* _Given records_:
####################
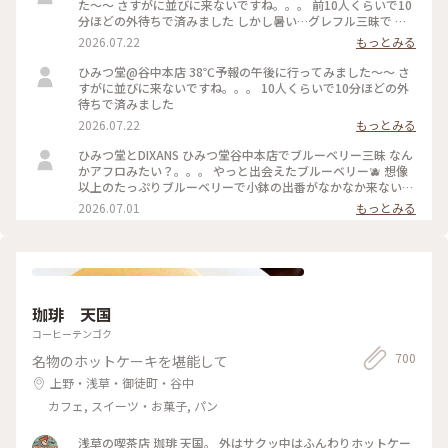
た〜〜 さすがに並びに来ないですね。。。 前10人くらいで10
分ほどの外待ちで済みました しかし暑い…グレフル三昧で 果
肉たくさん載って甘いと苦いがちょうどいい！ よーぐると蜜
2026.07.22
もっとみる
がいらないくらいしっかり柑橘の味🍋 溶けても生ジュースみ
たいで最後まで美味しかった 夜の部で桃メニューが出る日で
ひみつ堂@谷中本店 38℃予報の午後に行ってみました〜〜 さ
迷ったけどさすがに２時間待てない、、、 それに17時からけ
すがに並びに来ないですね。。。 10人くらいで10分ほどの外
っこう並ぶのよね。。日没前でまだ暑いし！ 以外と日中は穴
待ちで済みました
場なのかもです。
2026.07.22
もっとみる
ひみつ堂とDIXANS ひみつ堂谷中本店でブルーベリー三昧 なん
かアフロみたい？。。。 やっと出会えたブルーベリー🫐 想像
以上のたっぷりブルーベリーで小鉢の出番がなかなか来ない
何粒のブルーベリー使ってるんだろ ひみつのガールズパワー
2026.07.01
もっとみる
毎日お疲れ様様です！ 魔夏営業スタートなのでいっぱい通い
ますよー trevoの待ち時間で向かったのはDIXANS 抹茶ラテの
アートがキレイで外のグリーンを背景にいい感じで撮れました
珈琲 天国
コーヒーテンゴク
700
名物のホットケーキを堪能して
上野・浅草・御徒町・谷中
カフェ, スイーツ・お菓子, パン
浅草の喫茶店 珈琲 天国。 外はサクッ中はふんわりホットケー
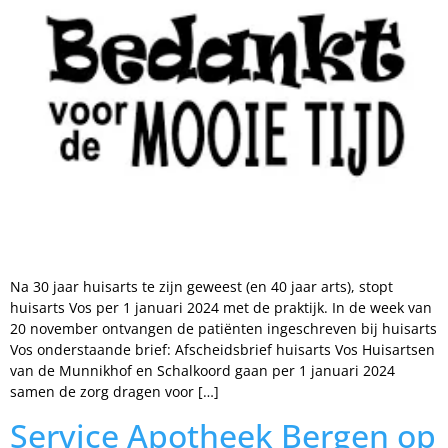
Na 30 jaar huisarts te zijn geweest (en 40 jaar arts), stopt
huisarts Vos per 1 januari 2024 met de praktijk. In de week van
20 november ontvangen de patiënten ingeschreven bij huisarts
Vos onderstaande brief: Afscheidsbrief huisarts Vos Huisartsen
van de Munnikhof en Schalkoord gaan per 1 januari 2024
samen de zorg dragen voor […]
Service Apotheek Bergen op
####################
* _Task instructions_: Give again the stretch of lines above from the one with "ひみつ堂@谷中本店 38℃予報の午後に行ってみました〜〜 さ" through the one with "samen de zorg dragen voor […]", both ends kept, and copy no pictures.

* _Result below_:
ひみつ堂@谷中本店 38℃予報の午後に行ってみました〜〜 さ
迷ったけどさすがに２時間待てない、、、 それに17時からけ
すがに並びに来ないですね。。。 10人くらいで10分ほどの外
っこう並ぶのよね。。日没前でまだ暑いし！ 以外と日中は穴
待ちで済みました
場なのかもです。
2026.07.22
もっとみる
ひみつ堂とDIXANS ひみつ堂谷中本店でブルーベリー三昧 なん
かアフロみたい？。。。 やっと出会えたブルーベリー🫐 想像
以上のたっぷりブルーベリーで小鉢の出番がなかなか来ない
何粒のブルーベリー使ってるんだろ ひみつのガールズパワー
2026.07.01
もっとみる
毎日お疲れ様様です！ 魔夏営業スタートなのでいっぱい通い
ますよー trevoの待ち時間で向かったのはDIXANS 抹茶ラテの
アートがキレイで外のグリーンを背景にいい感じで撮れました
珈琲 天国
コーヒーテンゴク
700
名物のホットケーキを堪能して
上野・浅草・御徒町・谷中
カフェ, スイーツ・お菓子, パン
浅草の喫茶店 珈琲 天国。 外はサクッ中はふんわりホットケー
Na 30 jaar huisarts te zijn geweest (en 40 jaar arts), stopt
huisarts Vos per 1 januari 2024 met de praktijk. In de week van
20 november ontvangen de patiënten ingeschreven bij huisarts
Vos onderstaande brief: Afscheidsbrief huisarts Vos Huisartsen
van de Munnikhof en Schalkoord gaan per 1 januari 2024
samen de zorg dragen voor […]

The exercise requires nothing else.